RECORDS TO PROCESS Block Start
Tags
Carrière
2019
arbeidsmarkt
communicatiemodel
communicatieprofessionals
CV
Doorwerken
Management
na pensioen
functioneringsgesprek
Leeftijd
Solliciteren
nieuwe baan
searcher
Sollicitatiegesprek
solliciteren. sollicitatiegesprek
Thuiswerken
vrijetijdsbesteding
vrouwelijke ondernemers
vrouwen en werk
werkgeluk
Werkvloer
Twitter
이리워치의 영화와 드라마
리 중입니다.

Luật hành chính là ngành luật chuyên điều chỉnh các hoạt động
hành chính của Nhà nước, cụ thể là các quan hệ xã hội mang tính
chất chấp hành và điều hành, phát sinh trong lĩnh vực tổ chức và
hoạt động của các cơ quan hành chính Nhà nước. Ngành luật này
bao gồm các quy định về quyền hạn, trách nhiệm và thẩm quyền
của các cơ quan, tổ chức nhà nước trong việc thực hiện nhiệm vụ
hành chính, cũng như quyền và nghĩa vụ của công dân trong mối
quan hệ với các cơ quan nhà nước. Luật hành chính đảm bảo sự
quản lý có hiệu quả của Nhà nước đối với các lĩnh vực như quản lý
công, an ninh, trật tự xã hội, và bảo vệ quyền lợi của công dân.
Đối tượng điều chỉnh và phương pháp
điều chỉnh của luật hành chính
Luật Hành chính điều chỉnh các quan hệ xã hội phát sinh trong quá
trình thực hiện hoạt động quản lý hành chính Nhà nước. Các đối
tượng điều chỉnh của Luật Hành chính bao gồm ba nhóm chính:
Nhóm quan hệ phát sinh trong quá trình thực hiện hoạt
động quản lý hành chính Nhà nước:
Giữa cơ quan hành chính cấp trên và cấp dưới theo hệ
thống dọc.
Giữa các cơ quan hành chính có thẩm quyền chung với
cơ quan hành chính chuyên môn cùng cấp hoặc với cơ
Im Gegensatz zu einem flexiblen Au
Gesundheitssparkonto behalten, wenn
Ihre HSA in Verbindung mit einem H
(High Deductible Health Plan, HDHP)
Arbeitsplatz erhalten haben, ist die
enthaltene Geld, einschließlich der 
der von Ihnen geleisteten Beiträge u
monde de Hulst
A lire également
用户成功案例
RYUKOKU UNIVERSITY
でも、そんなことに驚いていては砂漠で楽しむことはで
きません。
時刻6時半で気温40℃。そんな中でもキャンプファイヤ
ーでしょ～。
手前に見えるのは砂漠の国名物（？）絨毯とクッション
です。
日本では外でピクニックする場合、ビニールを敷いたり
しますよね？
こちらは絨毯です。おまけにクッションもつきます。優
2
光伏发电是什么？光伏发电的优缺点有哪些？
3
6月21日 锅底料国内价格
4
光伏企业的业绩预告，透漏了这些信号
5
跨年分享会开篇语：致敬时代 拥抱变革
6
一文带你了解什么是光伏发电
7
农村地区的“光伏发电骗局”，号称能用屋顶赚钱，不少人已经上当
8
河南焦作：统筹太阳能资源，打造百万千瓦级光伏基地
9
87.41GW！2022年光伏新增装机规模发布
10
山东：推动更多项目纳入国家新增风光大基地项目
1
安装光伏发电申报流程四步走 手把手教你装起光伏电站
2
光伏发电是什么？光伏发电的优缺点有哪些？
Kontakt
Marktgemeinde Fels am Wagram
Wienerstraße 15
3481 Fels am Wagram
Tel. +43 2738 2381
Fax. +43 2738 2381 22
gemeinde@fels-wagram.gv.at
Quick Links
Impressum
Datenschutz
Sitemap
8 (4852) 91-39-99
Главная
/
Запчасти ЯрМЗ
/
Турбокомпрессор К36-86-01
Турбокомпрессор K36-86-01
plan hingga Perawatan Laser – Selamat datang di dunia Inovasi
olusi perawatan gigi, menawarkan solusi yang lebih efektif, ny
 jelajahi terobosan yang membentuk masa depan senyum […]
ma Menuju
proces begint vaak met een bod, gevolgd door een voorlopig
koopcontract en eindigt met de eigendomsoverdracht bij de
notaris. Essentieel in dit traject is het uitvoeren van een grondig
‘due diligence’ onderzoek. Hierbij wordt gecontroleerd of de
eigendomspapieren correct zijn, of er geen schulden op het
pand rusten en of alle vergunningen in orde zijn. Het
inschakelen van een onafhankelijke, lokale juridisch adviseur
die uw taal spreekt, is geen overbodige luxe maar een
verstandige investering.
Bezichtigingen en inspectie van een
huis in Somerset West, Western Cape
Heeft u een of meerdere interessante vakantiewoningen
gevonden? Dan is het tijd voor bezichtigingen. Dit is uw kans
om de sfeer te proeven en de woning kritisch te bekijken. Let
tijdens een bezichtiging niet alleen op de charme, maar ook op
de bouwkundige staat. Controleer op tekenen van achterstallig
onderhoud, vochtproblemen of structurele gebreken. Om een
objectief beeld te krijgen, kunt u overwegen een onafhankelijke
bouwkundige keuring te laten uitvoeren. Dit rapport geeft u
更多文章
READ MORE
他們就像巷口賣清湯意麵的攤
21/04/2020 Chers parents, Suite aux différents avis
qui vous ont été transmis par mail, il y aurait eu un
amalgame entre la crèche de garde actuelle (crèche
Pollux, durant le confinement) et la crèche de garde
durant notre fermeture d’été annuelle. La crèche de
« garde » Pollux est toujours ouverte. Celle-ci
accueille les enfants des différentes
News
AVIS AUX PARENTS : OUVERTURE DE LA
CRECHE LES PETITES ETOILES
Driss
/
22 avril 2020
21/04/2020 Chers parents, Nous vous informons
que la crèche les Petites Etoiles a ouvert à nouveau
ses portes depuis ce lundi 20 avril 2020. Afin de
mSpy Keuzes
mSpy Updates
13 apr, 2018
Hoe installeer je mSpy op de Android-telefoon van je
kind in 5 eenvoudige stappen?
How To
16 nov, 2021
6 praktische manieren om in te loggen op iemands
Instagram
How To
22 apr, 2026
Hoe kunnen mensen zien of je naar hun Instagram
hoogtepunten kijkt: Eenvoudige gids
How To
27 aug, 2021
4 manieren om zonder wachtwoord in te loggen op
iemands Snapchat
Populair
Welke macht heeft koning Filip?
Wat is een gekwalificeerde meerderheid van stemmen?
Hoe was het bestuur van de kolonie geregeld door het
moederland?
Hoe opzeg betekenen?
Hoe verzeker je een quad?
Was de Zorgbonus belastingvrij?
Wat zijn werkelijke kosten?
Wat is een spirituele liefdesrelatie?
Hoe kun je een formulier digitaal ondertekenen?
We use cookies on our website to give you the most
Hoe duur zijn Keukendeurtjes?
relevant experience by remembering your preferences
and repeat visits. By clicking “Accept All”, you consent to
RECORDS TO PROCESS Block End
[YOUR GOAL]
Every line above that holds the word "sinh" needs to be copied.

[SOLUTION TO THIS TASK]
chất chấp hành và điều hành, phát sinh trong lĩnh vực tổ chức và
Luật Hành chính điều chỉnh các quan hệ xã hội phát sinh trong quá
Nhóm quan hệ phát sinh trong quá trình thực hiện hoạt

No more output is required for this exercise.